Last Friday I realized a dream—a dream that God would allow me to save someone’s life. I mean from start to finish—not just as part of a medical process but to actually save them with my own two hands.
I have been a paramedic for the past 20 years and participated in countless CPR cases. Some of them have been successful, others were not. I have participated in saving lives many times—as part of a team that did its job and passed on a live patient who survived their ordeal with the help of doctors in hospitals as well as first responders who arrived before and after me. But over my many years, I have never yet been the person who arrived first at a scene where a person was dead. I had yet to be the person who connected my defibrillator to them and became the messenger of God primarily responsible for bringing that person back.
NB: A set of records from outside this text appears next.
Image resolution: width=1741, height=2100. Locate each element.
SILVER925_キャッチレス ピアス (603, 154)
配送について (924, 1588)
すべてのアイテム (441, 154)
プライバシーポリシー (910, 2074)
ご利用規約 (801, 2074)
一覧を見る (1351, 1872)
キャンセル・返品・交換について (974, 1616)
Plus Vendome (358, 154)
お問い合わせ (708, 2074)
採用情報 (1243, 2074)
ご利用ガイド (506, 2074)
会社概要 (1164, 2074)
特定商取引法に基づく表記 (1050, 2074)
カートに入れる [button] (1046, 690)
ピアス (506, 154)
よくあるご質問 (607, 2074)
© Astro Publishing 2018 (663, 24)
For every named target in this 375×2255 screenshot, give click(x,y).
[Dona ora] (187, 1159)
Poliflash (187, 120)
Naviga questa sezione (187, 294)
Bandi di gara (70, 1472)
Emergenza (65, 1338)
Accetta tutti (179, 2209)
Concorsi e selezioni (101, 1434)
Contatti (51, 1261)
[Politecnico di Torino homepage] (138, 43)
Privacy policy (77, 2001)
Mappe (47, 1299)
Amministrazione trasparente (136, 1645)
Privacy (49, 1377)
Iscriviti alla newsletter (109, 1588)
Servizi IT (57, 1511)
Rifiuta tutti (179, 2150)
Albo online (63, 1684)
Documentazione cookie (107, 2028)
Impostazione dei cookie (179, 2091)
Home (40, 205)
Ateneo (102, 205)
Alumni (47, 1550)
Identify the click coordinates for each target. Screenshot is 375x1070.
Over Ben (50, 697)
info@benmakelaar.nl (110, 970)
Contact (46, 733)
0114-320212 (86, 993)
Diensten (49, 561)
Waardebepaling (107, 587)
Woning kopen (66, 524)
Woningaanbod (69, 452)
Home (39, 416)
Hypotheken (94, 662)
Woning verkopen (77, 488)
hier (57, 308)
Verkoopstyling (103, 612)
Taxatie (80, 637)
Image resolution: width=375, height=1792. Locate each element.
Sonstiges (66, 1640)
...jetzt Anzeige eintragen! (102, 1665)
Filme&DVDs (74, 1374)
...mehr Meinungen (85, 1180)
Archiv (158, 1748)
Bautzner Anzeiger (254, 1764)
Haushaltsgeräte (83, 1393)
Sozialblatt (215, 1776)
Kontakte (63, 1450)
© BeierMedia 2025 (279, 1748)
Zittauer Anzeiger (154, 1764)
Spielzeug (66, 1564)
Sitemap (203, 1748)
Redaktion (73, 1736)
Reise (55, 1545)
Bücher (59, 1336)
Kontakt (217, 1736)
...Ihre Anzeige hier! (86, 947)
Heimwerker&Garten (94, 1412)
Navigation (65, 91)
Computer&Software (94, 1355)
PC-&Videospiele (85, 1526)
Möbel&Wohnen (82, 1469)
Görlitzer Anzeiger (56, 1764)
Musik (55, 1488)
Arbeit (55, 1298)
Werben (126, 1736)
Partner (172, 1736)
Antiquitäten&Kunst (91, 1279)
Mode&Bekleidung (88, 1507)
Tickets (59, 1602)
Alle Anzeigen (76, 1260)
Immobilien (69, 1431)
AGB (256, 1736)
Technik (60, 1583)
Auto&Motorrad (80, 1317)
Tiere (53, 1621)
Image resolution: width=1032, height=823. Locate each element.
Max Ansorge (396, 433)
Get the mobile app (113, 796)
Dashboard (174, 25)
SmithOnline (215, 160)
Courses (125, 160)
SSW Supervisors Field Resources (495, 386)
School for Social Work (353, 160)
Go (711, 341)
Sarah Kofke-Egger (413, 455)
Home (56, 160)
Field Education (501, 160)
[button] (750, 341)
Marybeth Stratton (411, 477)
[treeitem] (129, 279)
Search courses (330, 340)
For years I have dreamed of doing this, and every time an EMT or paramedic wrote a story in our social media group that they responded to an emergency, brought a patient’s pulse back, and a few days later that person was released from the hospital without any neurological damage, I felt happy for them. But in my heart I desired that one day I would be able to be that person who wrote this story. Last Friday that day came.
Neighbor in Need
I was in the middle of cooking for Shabbat. It was 5:21 p.m., and I received a phone call from my friend’s husband who lives in the building opposite me. I was on the other line, so his call went to my call waiting. He called me again. It went to call waiting again. I switched calls and answered him, but the line went dead. A second later there was a knock at my door. At the door was their eldest son, age 12. In an incredibly calm and collected voice, he said, “My mother hit her head. She is bleeding and unconscious.”
When I heard this, my husband and I ran to our car, grabbed my medical supplies, and rushed over to their house. When we got there we heard screams: “Over here! Over here!” We ran into the room and found my friend Michal, a 38-year-old woman, unconscious. She was not breathing and had no pulse. Her quick-witted husband, who had taken one of my first aid courses many years ago, was performing chest compressions. I alerted dispatch to the situation and began a full-on CPR. I attached a defibrillator, which recognized a heartbeat and applied one shock. I began ventilating my friend as her husband continued compressions. Then we switched.
In minutes the room filled with United Hatzalah volunteer first responders and ambulance teams. Together we conducted a synchronized CPR for the ages. As we took over CPR from my friend, my husband, who is not a trained first responder, took the man aside and began to calm him and helped him calm the children. I kept telling my friend she had to come back to us—she had to come back to her husband, her children, her community, and her friends. After 17 minutes of CPR and four shocks, she finally listened to me and came back.
Her vital signs began to look good again, and the ambulance crew took her to the hospital.
Social service representatives from the city arrived and asked how they could help the family.
That Shabbat was not an easy one on a personal level. My husband and I were worried about our friend’s condition, and we helped her family cope any way we could. As we are not able to use our phones on Shabbat except for emergencies, we had no way of knowing what was transpiring in the hospital and how our friend was doing. Together with other neighbors, we watched the children while the father accompanied the mother at the hospital.
I finally spoke with the husband on Saturday night and heard that my friend’s situation was not looking good. We were asked to pray for her full recovery. “The doctors don’t know what caused her to collapse,” he said, “and they don’t know how long her brain went without oxygen. They can’t tell me if or when she will wake up. We need a miracle.”
I spread the word around our community that the family was in need of our continued help and prayers.
On Tuesday we got word from the hospital that my friend woke up and was breathing on her own. She was able to recognize her husband and even spoke to her children. There were no words to describe the joyous feeling I had. When her husband told me the news, we both began to cry tears of joy and happiness. There was no doubt the compressions I had taught her husband had helped and that our intervention and beginning CPR so quickly were what saved my friend’s life.
I thank the Lord who gave me the chance to be one of his messengers and save the life of my friend. I thank United Hatzalah, the organization in which I volunteer, for giving me the training, equipment, and ability to save a life. I also want to thank my husband, who is also a volunteer with the organization and helped me realize this dream and every other dream I have.
To everyone else I say, go learn first aid, because the day will come when it will be your turn to save a life. It may even be the life of someone you hold very dear to your heart—you will need to know what to do.
Sivan Mashiach is a paramedic with United Hatzalah in Israel.